Exercise details:
Using the data that follows, return exactly the lines from the one that contains "Paylaş [button] (759, 162)" through the one that contains "Type (180, 124)", ends included.

Records drawn from a dataset:

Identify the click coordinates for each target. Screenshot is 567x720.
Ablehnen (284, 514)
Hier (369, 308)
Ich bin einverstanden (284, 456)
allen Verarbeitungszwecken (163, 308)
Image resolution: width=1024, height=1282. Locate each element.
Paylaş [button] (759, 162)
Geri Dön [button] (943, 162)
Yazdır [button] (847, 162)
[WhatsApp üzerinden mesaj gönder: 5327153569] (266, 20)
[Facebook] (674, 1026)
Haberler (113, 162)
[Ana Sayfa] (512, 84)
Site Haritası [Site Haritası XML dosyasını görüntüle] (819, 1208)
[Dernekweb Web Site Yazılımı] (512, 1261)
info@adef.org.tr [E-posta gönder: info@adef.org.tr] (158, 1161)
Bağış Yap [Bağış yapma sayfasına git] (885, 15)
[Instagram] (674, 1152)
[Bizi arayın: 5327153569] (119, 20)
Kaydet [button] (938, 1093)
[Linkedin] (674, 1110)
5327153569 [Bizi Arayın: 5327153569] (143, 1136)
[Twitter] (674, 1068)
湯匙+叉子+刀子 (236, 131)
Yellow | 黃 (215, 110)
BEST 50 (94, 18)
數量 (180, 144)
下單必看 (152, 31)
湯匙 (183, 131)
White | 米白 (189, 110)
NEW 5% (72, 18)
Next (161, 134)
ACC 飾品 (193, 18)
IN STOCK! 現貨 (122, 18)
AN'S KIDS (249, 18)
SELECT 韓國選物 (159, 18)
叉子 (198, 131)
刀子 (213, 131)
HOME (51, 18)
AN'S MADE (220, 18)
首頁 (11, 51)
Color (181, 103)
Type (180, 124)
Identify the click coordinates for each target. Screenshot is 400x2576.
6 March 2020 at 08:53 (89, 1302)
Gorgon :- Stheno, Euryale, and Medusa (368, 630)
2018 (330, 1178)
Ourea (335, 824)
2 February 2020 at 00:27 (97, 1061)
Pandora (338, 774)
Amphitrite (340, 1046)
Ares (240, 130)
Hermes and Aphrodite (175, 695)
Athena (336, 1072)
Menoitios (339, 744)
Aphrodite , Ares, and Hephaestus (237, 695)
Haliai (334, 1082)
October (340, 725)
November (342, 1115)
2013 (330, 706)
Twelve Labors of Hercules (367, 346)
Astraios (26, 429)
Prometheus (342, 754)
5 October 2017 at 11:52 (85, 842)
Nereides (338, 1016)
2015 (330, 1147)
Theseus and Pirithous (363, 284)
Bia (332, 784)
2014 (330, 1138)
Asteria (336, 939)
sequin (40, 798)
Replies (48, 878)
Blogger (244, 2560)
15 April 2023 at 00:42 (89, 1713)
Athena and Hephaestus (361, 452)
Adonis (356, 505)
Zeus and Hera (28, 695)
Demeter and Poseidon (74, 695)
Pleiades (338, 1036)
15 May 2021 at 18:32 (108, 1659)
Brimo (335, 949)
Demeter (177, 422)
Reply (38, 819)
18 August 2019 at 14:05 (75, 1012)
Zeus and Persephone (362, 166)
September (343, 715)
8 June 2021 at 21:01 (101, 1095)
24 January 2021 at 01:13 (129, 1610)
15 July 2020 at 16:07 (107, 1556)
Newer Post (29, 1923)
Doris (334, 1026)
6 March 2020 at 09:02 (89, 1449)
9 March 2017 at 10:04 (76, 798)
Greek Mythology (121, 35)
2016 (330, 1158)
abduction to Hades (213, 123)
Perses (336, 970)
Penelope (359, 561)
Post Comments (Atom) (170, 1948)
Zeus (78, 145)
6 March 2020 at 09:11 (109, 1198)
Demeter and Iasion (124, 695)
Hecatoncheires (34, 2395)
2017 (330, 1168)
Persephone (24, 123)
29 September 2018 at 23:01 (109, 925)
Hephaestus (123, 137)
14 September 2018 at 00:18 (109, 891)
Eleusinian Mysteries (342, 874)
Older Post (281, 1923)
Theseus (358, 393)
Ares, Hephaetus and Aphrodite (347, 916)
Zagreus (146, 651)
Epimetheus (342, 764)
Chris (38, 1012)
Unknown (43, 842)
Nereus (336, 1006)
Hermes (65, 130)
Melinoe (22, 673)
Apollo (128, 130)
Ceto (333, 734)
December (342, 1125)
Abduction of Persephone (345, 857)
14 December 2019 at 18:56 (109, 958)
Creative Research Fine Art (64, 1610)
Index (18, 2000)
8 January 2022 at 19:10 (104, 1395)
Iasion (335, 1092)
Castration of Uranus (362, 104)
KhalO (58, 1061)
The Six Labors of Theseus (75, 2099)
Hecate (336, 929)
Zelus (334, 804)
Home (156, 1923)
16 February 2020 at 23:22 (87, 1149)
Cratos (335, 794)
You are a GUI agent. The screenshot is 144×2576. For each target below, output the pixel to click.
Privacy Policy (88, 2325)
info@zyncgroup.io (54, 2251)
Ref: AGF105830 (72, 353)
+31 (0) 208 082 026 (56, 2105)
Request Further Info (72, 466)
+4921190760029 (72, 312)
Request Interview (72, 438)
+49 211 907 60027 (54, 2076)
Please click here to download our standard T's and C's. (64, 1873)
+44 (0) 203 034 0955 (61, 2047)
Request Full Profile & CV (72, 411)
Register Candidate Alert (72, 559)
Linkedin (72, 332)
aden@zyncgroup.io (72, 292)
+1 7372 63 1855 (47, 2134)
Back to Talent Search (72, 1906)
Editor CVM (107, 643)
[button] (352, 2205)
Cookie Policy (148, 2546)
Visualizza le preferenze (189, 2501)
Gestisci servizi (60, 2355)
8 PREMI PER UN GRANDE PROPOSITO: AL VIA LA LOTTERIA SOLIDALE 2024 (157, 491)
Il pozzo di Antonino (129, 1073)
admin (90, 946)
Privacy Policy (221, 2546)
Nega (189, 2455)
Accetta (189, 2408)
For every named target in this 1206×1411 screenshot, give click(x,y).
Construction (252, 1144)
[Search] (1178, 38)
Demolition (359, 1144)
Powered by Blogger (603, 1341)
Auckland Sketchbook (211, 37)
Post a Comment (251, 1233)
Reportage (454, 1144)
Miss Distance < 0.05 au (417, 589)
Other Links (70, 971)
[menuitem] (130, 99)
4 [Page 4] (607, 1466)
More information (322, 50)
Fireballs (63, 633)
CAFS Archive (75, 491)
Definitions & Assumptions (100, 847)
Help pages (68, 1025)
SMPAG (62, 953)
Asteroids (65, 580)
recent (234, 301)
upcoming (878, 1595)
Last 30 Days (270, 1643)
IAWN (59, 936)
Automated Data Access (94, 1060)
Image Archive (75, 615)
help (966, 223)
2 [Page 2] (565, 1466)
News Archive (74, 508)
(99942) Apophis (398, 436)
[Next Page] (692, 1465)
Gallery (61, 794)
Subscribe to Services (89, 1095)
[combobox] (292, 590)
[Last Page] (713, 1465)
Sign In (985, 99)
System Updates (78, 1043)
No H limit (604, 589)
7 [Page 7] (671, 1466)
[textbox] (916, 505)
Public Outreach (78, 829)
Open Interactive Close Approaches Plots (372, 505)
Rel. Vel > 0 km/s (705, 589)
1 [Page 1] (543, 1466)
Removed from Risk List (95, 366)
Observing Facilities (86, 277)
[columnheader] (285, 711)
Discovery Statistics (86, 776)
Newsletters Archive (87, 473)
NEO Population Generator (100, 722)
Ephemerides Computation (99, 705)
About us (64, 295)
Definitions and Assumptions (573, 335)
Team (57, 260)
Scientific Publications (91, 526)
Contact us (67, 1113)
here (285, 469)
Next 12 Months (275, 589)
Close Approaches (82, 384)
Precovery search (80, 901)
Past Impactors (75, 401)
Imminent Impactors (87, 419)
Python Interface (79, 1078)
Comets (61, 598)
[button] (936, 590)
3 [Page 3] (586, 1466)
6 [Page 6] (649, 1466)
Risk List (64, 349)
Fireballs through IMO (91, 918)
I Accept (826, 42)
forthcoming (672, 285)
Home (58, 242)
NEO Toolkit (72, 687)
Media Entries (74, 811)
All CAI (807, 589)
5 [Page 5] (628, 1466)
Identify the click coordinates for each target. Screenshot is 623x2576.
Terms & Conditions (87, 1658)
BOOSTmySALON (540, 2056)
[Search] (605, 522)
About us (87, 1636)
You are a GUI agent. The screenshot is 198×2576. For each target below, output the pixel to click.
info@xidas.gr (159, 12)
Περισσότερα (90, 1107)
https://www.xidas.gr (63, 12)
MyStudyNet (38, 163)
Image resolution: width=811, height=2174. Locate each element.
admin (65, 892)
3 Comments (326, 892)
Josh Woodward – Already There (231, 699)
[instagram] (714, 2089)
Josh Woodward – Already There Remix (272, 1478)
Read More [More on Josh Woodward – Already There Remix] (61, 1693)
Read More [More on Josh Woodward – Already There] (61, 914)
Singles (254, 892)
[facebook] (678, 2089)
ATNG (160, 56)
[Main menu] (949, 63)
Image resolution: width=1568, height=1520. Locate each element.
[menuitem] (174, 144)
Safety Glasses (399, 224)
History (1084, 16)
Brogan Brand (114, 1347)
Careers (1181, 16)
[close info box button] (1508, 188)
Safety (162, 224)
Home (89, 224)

Exercise response:
Paylaş [button] (759, 162)
Geri Dön [button] (943, 162)
Yazdır [button] (847, 162)
[WhatsApp üzerinden mesaj gönder: 5327153569] (266, 20)
[Facebook] (674, 1026)
Haberler (113, 162)
[Ana Sayfa] (512, 84)
Site Haritası [Site Haritası XML dosyasını görüntüle] (819, 1208)
[Dernekweb Web Site Yazılımı] (512, 1261)
info@adef.org.tr [E-posta gönder: info@adef.org.tr] (158, 1161)
Bağış Yap [Bağış yapma sayfasına git] (885, 15)
[Instagram] (674, 1152)
[Bizi arayın: 5327153569] (119, 20)
Kaydet [button] (938, 1093)
[Linkedin] (674, 1110)
5327153569 [Bizi Arayın: 5327153569] (143, 1136)
[Twitter] (674, 1068)
湯匙+叉子+刀子 (236, 131)
Yellow | 黃 (215, 110)
BEST 50 (94, 18)
數量 (180, 144)
下單必看 (152, 31)
湯匙 (183, 131)
White | 米白 (189, 110)
NEW 5% (72, 18)
Next (161, 134)
ACC 飾品 (193, 18)
IN STOCK! 現貨 (122, 18)
AN'S KIDS (249, 18)
SELECT 韓國選物 (159, 18)
叉子 (198, 131)
刀子 (213, 131)
HOME (51, 18)
AN'S MADE (220, 18)
首頁 (11, 51)
Color (181, 103)
Type (180, 124)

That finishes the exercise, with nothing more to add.